Shops evaluating an on-premises to cloud big data pipeline migration need to begin their analysis by answering these fundamental questions about their cloud database architecture:
- Do we migrate our system as it currently exists, or should we rethink the architecture?
- Is our current architecture meeting our needs?
- Is it flexible enough to satisfy our organization's future big data analysis requirements?
- Will our current system allow us to easily leverage new data pipeline products and advancements in big data technologies?
- Do we design, install and administer our own architecture, or do we rent the platform from a cloud provider?
- How will cloud data transfers affect our environment?
- What modifications will we need to make to our current systems and network architecture to enable high-performance data transfers to the cloud? (The analysis should include separate evaluations for batch and streaming data transfers.)
- How will the cloud impact our adherence to governmental, industry-specific or organizational regulatory compliance frameworks like PCI, HIPAA, NIST, NERC and GDPR?
- What additional costs will we incur? (Examples include staff training, organizational changes and infrastructure enhancements.)
Cloud data pipeline platform offerings
While you're considering your database cloud migration options, let's review the top three super-sized cloud providers' big data offerings. This will be a brief introduction to the data pipeline products available.
Microsoft's HDInsight provides a robust suite of Apache products, including Hadoop, Spark, Hive LLAP, Kafka, HBase and Storm. In addition, the HDInsight platform also offers Microsoft's (ML) Server for R-based analytics.
Microsoft offers Event Hubs for real-time streaming data ingestion and Azure Databricks for Apache Spark-based analytics.
AWS offers a wide range of big data storage and data pipeline products. Amazon EMR provides customers with access to Amazon EC2 and S3, the Hadoop Distributed File System (HDFS) and Amazon DynamoDB. Amazon EMR big data products include Apache Spark, Hive, HBase, Flink and Hudi.

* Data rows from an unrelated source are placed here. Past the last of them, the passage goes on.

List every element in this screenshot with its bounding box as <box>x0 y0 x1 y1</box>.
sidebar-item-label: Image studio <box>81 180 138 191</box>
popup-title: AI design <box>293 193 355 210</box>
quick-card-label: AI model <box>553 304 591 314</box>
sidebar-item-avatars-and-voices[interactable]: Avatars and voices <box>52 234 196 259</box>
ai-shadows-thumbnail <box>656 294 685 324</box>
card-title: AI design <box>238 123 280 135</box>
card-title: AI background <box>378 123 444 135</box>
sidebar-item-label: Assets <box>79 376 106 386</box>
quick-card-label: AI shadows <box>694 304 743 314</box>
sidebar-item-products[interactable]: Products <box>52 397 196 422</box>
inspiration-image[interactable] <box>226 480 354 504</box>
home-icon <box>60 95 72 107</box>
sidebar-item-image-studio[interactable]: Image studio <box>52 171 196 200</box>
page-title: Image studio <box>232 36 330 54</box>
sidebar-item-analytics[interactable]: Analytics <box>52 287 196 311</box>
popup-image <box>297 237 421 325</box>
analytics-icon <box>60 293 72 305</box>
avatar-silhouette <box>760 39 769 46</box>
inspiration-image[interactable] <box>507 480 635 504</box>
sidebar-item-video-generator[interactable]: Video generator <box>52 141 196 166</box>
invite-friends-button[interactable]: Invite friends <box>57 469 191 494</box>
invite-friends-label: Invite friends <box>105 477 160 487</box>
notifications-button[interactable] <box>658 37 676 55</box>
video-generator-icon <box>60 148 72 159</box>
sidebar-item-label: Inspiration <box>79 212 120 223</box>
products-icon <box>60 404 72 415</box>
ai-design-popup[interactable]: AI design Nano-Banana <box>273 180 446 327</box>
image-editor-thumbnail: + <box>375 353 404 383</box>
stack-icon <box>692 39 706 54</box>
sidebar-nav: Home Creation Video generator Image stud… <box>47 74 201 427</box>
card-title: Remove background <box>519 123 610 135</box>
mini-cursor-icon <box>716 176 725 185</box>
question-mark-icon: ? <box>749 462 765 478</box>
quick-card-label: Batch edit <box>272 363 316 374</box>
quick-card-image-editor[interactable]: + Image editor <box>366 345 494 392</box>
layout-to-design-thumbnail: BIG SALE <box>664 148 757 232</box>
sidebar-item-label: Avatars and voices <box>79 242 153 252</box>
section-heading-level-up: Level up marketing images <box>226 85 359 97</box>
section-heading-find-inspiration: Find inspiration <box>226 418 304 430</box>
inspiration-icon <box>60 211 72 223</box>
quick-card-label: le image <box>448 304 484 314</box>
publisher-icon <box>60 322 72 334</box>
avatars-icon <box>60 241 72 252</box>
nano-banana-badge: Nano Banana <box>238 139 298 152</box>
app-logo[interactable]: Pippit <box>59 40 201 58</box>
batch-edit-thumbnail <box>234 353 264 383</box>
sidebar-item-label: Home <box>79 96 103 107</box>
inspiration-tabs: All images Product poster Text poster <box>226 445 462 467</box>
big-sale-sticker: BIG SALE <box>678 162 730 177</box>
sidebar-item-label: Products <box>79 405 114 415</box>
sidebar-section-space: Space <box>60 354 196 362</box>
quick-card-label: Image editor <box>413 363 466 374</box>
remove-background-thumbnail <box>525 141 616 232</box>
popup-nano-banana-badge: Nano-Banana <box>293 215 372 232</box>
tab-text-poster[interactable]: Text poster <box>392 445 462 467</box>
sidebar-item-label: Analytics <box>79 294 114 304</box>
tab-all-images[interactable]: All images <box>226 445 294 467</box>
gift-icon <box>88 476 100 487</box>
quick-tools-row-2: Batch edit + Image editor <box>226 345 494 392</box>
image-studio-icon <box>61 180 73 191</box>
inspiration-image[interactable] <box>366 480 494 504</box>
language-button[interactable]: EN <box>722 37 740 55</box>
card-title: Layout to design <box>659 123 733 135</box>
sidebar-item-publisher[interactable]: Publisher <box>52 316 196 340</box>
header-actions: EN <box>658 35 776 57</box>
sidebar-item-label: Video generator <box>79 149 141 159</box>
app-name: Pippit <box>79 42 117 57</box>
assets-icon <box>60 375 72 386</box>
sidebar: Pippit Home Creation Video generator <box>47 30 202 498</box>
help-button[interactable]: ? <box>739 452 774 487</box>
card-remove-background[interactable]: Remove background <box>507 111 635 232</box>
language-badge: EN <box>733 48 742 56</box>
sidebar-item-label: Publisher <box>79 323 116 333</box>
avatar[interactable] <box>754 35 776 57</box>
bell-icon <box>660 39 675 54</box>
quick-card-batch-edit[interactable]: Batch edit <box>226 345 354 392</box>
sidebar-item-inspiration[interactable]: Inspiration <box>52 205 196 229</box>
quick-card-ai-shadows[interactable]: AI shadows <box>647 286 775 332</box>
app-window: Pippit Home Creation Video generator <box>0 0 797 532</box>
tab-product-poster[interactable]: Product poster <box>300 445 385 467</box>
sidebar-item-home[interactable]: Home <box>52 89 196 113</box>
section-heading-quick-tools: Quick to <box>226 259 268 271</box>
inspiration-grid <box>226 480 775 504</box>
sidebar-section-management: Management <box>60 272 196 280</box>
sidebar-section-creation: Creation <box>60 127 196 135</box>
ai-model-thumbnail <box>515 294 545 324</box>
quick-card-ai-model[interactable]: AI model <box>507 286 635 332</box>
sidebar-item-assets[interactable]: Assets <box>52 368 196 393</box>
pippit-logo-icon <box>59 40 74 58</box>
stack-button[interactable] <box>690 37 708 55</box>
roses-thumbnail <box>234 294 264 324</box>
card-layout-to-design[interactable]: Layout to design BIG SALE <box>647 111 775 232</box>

Google also offers a robust product suite that covers every aspect of big data analytics. Product offerings include Cloud Dataflow for batch and stream processing, Cloud Pub/Sub for event ingestion and Cloud Dataproc, which is a fully managed Apache Hadoop and Spark service.
In addition to the examples above, a few of the more popular competitors include industry favorite Cloudera as well as Qubole and IBM.
Performing your data pipeline platform evaluation
Chris FootSenior Strategist, RadixBay
Shops evaluating data pipeline products should follow a standardized product evaluation methodology to facilitate the selection process. Evaluation best practices include selecting the appropriate evaluation team, performing a thorough needs analysis and creating a robust set of weighted evaluation metrics.
Enterprises should also educate themselves on available Hadoop distribution vendors. Each offer distinct features and options that provide customizations best suited for different compute environments.
Organizations now have more database cloud migration options available to them than ever before. To correctly design and implement the most appropriate cloud database architecture for their organization, big data specialists must evaluate and compare large data store ecosystems as well as individual products.